*** Opening Source data ***

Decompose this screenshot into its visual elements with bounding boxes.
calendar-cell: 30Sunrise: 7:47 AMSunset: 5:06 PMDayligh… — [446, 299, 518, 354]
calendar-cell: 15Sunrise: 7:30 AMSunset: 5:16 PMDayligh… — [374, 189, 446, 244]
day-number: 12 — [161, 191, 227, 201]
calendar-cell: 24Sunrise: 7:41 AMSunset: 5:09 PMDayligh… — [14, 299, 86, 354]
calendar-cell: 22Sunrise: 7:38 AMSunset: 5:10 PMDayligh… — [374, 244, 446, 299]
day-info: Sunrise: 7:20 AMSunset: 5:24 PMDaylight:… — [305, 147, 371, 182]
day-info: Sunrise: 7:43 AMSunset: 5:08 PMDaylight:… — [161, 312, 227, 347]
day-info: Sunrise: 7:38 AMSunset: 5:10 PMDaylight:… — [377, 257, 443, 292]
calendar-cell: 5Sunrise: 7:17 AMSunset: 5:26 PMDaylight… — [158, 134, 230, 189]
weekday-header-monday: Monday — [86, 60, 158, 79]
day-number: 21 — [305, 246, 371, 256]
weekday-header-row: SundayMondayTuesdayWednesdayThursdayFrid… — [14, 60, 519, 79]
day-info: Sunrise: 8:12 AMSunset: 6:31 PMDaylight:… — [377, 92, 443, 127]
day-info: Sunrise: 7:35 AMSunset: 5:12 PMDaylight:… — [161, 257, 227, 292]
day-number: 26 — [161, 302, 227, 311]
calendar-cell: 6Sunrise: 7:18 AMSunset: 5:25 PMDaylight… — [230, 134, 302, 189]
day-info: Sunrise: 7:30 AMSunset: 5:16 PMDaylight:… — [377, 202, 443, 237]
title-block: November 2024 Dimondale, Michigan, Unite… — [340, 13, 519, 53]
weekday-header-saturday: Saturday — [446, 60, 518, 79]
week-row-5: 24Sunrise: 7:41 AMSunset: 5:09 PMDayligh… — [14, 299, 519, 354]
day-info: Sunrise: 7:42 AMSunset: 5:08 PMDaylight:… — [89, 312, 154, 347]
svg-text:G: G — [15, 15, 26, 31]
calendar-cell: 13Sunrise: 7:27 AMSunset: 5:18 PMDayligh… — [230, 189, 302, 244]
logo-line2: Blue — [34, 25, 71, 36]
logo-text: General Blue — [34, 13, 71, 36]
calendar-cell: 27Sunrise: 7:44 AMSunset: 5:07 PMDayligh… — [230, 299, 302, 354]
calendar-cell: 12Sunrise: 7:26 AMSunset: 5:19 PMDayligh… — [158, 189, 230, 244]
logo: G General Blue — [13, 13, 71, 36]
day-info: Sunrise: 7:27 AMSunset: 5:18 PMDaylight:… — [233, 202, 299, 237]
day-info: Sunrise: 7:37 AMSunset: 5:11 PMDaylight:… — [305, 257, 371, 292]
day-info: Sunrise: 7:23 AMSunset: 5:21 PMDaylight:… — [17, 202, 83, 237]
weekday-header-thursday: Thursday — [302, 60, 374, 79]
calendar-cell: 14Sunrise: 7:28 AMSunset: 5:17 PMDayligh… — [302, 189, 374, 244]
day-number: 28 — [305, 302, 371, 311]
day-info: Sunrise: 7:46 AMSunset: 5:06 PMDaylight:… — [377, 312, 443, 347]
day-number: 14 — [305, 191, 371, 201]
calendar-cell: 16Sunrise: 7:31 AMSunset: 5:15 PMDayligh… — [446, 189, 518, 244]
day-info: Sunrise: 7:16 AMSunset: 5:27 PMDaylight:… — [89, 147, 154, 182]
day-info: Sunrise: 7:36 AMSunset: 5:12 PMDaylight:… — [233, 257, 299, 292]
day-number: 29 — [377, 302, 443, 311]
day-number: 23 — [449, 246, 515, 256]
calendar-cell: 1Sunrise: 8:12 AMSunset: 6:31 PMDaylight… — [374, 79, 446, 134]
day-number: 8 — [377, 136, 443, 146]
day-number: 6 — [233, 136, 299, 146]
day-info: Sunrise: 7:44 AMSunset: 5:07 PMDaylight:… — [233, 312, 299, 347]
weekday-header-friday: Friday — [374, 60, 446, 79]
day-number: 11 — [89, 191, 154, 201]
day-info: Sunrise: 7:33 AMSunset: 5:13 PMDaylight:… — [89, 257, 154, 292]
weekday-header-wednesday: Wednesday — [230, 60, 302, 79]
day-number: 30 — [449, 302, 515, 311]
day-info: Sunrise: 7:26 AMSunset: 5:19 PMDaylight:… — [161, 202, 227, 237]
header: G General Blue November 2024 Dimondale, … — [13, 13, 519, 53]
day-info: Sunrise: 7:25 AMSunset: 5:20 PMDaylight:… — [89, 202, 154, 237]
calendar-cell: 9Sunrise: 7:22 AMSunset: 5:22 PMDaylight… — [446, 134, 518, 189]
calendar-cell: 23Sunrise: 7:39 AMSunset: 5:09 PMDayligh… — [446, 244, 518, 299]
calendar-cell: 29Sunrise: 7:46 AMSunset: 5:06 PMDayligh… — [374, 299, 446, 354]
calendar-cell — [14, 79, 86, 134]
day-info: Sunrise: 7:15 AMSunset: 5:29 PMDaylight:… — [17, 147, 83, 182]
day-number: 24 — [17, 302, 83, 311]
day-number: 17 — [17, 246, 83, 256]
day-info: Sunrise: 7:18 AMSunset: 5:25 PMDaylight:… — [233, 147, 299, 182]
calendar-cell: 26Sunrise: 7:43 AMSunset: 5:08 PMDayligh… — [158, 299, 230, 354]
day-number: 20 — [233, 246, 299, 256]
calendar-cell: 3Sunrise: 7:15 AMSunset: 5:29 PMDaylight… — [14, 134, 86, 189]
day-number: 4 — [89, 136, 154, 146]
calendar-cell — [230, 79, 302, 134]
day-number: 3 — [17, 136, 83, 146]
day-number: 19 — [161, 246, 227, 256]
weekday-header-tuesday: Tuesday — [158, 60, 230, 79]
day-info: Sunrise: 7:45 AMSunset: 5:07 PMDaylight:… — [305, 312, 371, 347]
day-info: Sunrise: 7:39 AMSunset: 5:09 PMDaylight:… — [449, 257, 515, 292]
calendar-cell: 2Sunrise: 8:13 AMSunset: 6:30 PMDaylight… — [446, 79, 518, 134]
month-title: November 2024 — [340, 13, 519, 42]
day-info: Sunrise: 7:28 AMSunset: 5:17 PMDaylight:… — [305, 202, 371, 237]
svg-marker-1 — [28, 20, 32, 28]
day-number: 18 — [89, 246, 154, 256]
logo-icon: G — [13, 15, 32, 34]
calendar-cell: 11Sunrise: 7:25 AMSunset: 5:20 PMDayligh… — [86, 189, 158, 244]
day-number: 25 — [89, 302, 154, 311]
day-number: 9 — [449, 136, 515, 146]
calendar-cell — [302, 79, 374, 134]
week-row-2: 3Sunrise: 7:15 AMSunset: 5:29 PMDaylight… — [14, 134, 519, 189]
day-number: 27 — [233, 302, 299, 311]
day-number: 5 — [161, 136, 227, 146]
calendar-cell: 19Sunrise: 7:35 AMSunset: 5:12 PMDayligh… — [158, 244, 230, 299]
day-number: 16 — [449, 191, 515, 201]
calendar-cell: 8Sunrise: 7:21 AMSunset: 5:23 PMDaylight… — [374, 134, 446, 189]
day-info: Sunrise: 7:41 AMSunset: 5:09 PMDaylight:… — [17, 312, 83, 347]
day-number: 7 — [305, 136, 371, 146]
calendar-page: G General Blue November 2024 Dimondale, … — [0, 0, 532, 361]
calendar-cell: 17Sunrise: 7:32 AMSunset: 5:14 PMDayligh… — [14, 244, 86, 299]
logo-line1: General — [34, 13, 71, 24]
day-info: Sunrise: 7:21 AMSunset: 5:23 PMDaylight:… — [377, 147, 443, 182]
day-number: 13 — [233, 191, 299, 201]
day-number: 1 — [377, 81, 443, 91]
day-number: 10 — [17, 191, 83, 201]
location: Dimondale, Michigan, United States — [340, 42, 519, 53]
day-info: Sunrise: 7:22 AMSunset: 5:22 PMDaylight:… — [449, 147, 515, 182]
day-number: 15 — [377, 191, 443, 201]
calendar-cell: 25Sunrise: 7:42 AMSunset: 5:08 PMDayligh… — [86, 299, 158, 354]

*** Closing Source data ***

*Task to complete:* What lines in the entries contain "text"? Report each one by copying it.

*Exercise response:*
svg-text:G: G — [15, 15, 26, 31]
logo-text: General Blue — [34, 13, 71, 36]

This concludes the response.